◆ **How to complete this task**
Gather each line of the records where "miesięcznie" appears.

◆ **Records for the task**
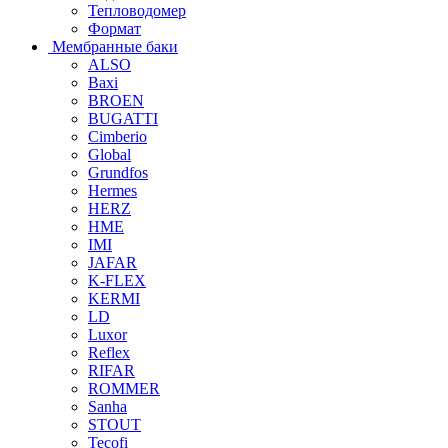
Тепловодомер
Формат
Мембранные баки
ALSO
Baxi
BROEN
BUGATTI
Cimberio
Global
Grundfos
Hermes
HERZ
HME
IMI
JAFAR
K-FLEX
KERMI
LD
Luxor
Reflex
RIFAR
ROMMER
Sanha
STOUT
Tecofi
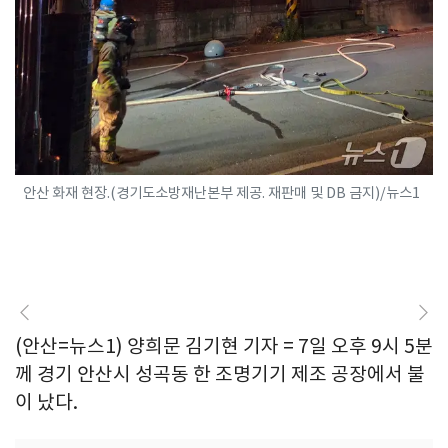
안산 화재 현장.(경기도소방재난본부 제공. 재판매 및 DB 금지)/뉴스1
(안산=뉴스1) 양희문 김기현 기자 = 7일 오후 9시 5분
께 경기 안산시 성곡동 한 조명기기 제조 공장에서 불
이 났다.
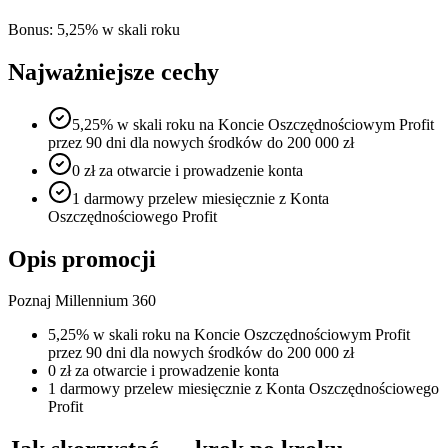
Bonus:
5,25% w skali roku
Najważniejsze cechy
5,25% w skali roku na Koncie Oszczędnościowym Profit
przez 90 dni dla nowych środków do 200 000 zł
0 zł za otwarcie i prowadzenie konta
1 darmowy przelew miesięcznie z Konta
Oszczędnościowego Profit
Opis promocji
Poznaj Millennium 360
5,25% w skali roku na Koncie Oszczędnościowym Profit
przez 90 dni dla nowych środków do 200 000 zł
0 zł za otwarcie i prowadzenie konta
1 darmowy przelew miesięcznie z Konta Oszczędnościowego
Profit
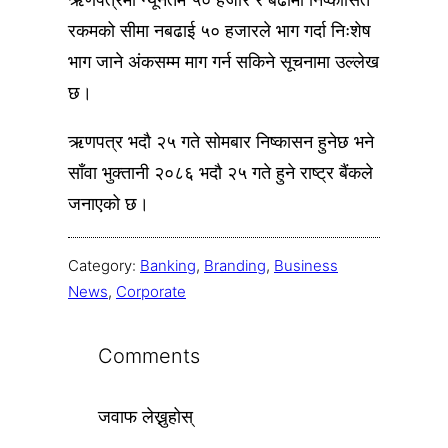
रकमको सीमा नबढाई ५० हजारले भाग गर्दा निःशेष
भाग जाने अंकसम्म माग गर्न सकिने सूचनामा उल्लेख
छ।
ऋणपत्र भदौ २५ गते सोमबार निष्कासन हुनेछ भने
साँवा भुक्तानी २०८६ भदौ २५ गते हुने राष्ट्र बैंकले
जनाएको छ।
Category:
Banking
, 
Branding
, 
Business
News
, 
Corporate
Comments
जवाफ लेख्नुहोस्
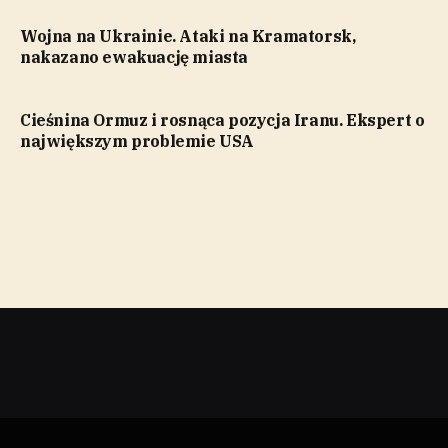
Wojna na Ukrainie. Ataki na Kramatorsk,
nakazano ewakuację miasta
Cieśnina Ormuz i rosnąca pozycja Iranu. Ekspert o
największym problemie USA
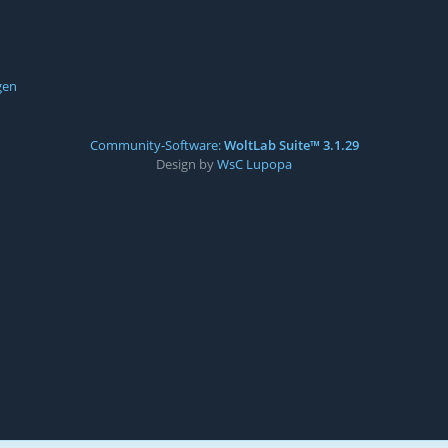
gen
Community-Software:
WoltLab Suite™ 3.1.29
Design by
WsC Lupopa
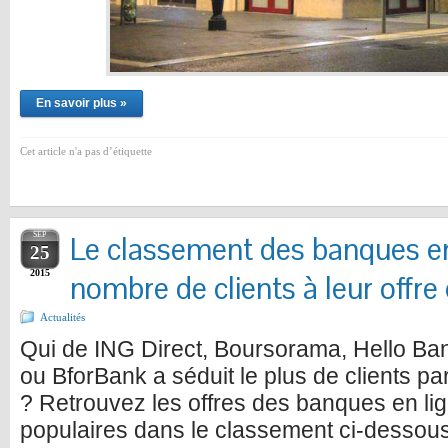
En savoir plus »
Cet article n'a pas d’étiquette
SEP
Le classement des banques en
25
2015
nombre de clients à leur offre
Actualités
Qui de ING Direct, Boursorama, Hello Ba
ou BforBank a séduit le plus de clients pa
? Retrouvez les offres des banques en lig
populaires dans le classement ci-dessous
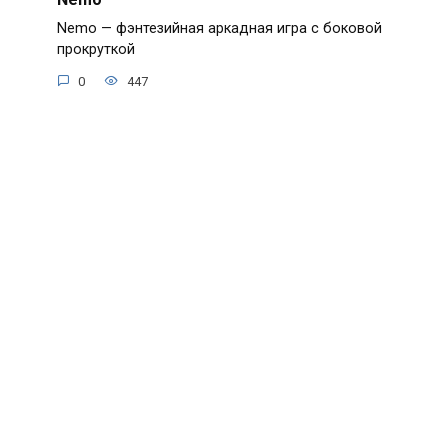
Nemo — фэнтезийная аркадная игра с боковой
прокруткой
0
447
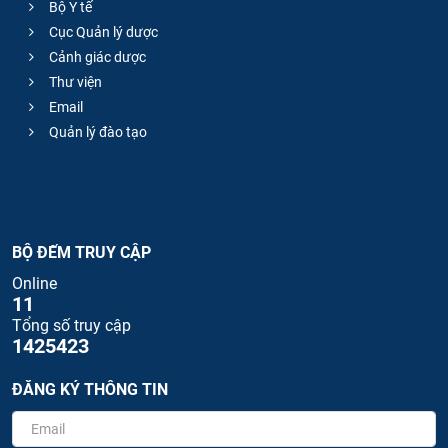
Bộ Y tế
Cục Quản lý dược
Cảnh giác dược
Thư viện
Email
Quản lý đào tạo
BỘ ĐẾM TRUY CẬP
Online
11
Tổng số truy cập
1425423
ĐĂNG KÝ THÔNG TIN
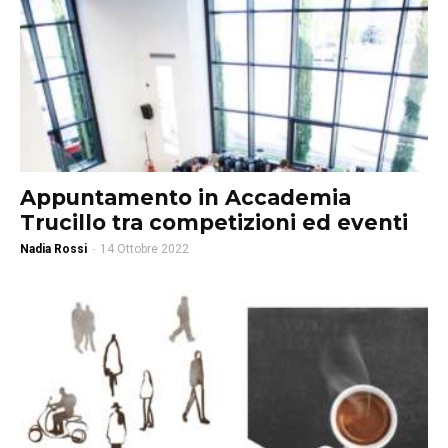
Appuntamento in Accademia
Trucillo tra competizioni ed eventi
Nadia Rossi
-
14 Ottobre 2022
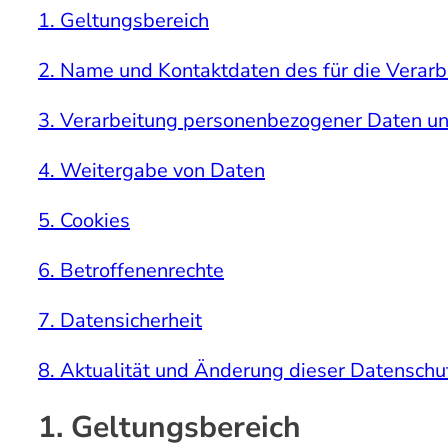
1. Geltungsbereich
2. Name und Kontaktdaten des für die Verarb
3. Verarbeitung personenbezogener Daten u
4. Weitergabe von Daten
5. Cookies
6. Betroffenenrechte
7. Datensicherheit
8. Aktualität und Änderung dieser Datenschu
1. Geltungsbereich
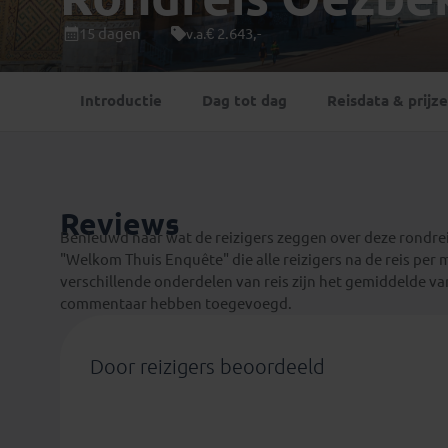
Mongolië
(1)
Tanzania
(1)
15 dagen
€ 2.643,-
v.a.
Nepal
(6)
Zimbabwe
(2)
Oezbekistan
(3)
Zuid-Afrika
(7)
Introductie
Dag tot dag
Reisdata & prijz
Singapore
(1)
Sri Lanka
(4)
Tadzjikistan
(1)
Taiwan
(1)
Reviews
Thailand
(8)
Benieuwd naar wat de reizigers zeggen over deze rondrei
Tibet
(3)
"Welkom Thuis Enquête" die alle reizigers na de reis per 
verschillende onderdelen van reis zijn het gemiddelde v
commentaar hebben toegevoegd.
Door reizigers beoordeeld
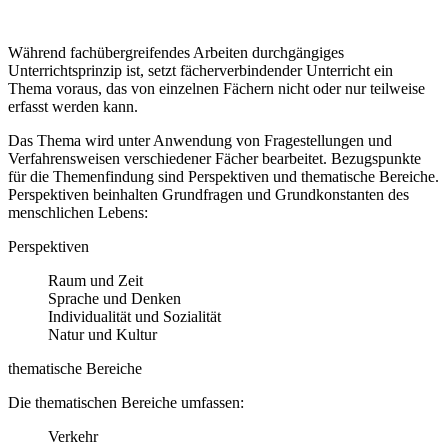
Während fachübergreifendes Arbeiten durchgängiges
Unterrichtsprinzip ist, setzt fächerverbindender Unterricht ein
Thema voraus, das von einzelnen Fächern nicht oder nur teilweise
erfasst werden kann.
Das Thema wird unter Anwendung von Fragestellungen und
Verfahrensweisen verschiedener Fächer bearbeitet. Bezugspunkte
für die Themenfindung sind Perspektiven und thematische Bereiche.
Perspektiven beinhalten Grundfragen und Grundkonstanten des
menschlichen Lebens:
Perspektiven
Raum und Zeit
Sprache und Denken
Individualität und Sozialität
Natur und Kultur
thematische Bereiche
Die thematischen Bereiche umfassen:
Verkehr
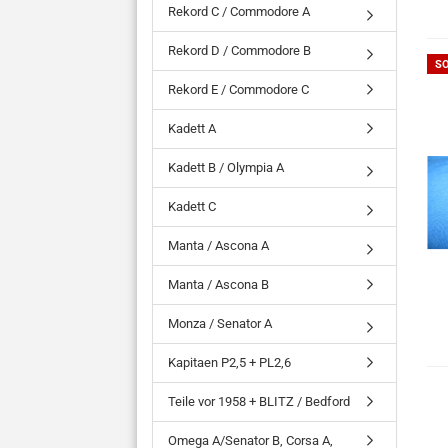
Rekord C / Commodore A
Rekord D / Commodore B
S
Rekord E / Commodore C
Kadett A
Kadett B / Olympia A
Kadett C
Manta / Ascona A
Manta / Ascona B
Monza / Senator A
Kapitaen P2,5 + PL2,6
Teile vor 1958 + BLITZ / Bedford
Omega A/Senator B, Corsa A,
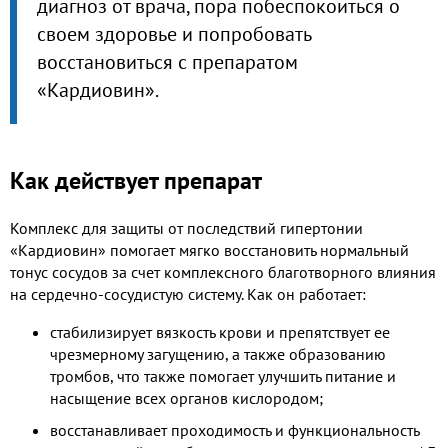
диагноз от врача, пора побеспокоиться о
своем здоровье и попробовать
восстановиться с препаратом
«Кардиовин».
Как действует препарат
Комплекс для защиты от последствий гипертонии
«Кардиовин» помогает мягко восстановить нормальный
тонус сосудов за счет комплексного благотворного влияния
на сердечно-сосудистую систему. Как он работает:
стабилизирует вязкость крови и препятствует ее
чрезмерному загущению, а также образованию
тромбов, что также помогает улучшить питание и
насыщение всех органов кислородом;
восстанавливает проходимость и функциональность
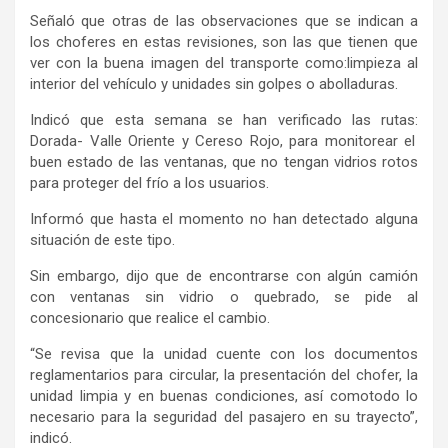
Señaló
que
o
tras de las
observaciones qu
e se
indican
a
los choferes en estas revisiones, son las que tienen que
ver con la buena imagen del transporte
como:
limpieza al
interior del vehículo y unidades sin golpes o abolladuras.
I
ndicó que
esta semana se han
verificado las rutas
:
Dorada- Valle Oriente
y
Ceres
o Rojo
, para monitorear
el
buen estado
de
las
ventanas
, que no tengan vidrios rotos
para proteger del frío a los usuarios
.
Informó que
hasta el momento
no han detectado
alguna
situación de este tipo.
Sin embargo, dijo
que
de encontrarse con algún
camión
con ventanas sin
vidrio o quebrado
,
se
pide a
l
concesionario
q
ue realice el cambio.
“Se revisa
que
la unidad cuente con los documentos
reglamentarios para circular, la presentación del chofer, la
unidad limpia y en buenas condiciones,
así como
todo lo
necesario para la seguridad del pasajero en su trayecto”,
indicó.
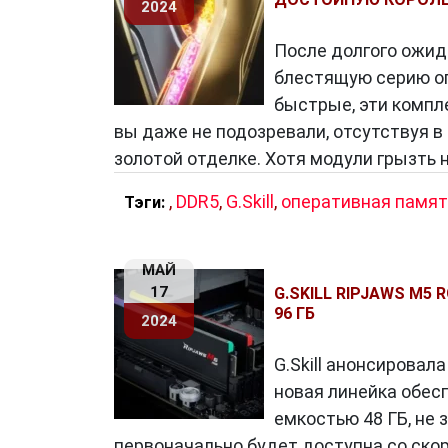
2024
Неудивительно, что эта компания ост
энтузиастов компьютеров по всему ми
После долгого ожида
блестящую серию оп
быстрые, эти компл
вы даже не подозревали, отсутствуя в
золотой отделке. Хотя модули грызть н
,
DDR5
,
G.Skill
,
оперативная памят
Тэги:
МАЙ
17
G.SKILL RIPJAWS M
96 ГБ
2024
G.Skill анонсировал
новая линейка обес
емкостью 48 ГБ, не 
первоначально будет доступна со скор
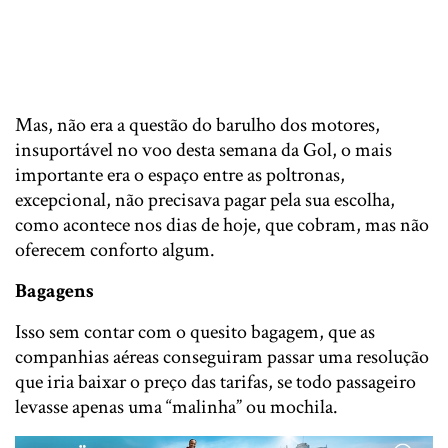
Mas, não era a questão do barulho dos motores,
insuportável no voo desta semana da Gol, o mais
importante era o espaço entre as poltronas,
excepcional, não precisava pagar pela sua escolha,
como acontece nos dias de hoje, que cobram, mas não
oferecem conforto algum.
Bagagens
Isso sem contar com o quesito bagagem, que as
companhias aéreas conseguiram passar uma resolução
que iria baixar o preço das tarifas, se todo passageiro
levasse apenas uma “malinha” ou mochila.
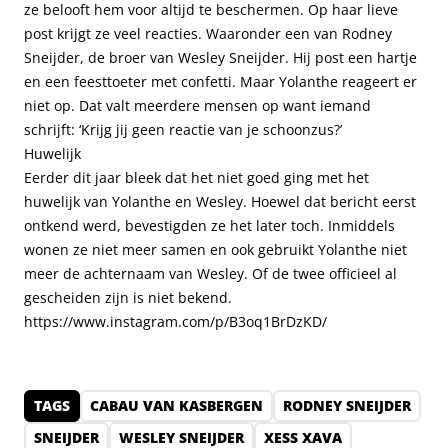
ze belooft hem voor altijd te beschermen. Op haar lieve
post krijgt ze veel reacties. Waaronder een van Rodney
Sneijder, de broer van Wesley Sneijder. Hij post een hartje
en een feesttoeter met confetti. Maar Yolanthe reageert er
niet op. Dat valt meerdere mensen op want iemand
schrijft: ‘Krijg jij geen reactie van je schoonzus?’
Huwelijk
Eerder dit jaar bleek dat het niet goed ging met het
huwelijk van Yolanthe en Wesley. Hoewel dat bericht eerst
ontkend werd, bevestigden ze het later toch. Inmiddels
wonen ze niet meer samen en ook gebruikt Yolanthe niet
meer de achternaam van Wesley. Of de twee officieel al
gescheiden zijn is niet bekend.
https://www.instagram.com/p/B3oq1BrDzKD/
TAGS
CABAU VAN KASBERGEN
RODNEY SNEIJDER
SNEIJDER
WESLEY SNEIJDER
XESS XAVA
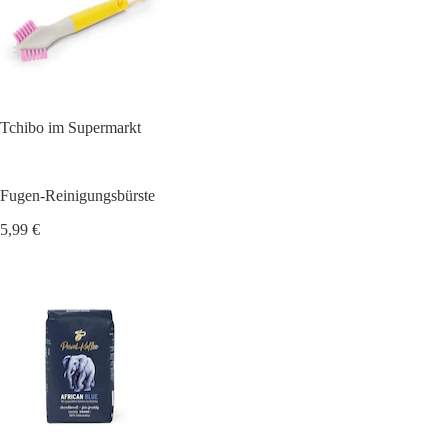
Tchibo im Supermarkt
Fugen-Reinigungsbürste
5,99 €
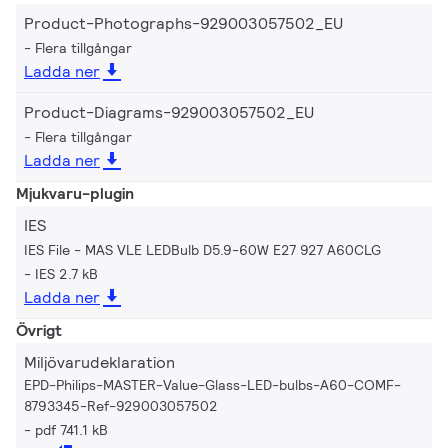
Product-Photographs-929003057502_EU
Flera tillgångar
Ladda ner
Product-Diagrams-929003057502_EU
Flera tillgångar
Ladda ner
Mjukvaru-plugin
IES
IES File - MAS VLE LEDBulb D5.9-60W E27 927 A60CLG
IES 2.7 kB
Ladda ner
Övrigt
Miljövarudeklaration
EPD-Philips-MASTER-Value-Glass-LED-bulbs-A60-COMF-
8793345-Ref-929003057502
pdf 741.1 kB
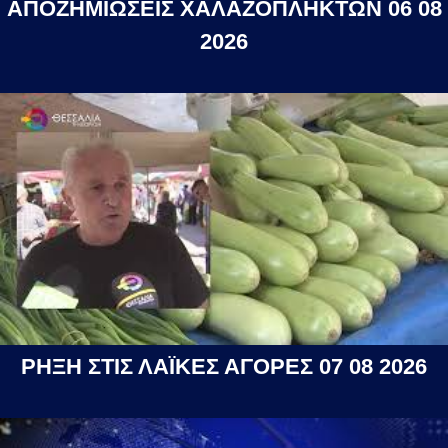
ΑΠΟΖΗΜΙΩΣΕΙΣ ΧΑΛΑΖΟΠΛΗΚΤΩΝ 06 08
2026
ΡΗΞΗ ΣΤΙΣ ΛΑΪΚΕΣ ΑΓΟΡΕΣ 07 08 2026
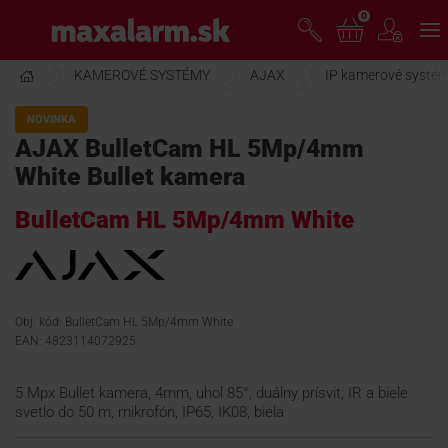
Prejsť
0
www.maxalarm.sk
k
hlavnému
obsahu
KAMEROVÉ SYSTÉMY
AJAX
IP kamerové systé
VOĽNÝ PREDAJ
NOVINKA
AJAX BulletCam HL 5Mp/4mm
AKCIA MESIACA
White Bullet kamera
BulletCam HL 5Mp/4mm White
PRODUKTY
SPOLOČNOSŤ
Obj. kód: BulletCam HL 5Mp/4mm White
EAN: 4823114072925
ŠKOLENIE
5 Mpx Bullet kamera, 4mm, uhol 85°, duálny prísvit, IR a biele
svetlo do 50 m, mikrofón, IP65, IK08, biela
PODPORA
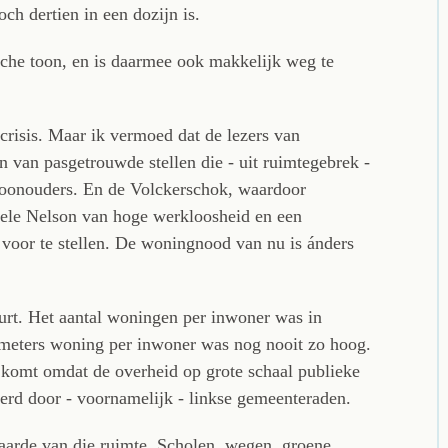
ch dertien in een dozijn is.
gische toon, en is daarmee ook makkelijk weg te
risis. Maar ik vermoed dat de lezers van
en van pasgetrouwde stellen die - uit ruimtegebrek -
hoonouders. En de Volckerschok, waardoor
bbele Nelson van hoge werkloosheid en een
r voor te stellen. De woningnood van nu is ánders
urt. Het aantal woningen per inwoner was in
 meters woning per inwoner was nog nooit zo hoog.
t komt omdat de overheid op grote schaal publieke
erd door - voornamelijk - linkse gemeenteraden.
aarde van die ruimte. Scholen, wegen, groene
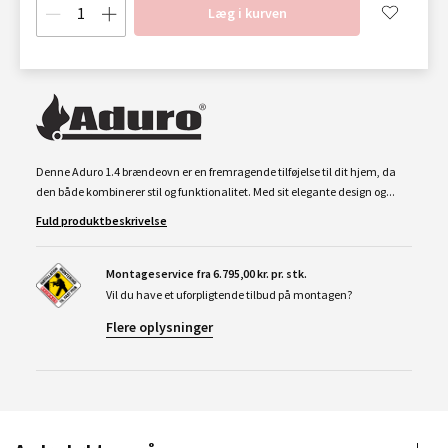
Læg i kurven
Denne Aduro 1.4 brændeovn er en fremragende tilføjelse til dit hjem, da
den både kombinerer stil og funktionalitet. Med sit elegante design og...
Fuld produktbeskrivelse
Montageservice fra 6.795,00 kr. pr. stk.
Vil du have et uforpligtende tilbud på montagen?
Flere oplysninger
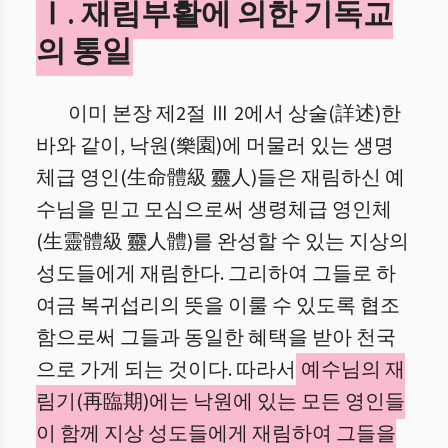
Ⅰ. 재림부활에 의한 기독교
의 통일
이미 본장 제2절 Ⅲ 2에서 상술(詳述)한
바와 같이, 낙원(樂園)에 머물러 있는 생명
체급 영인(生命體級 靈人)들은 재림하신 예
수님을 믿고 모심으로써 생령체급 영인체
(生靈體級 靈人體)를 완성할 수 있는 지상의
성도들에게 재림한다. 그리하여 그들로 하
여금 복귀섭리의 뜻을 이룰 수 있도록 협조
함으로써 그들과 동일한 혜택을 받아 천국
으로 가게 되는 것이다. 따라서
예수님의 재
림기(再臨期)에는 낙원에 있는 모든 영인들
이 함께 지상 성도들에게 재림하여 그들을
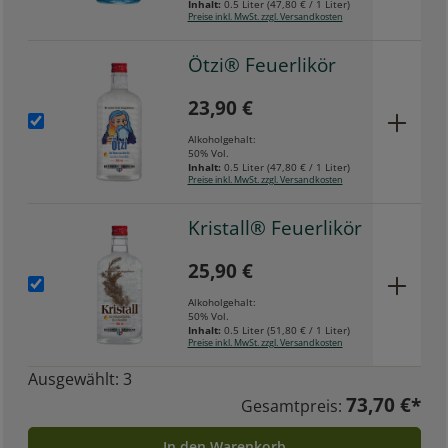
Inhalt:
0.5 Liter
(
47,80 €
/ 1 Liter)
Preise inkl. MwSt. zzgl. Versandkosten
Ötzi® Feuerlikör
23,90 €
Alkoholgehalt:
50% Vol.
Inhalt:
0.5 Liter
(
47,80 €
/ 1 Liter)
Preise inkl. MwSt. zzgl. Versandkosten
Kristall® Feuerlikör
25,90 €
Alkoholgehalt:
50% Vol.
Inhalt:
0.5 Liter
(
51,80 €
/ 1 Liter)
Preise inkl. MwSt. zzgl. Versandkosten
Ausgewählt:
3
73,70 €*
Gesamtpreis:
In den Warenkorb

◆ **Result**
1 darmowy przelew miesięcznie z Konta
1 darmowy przelew miesięcznie z Konta Oszczędnościowego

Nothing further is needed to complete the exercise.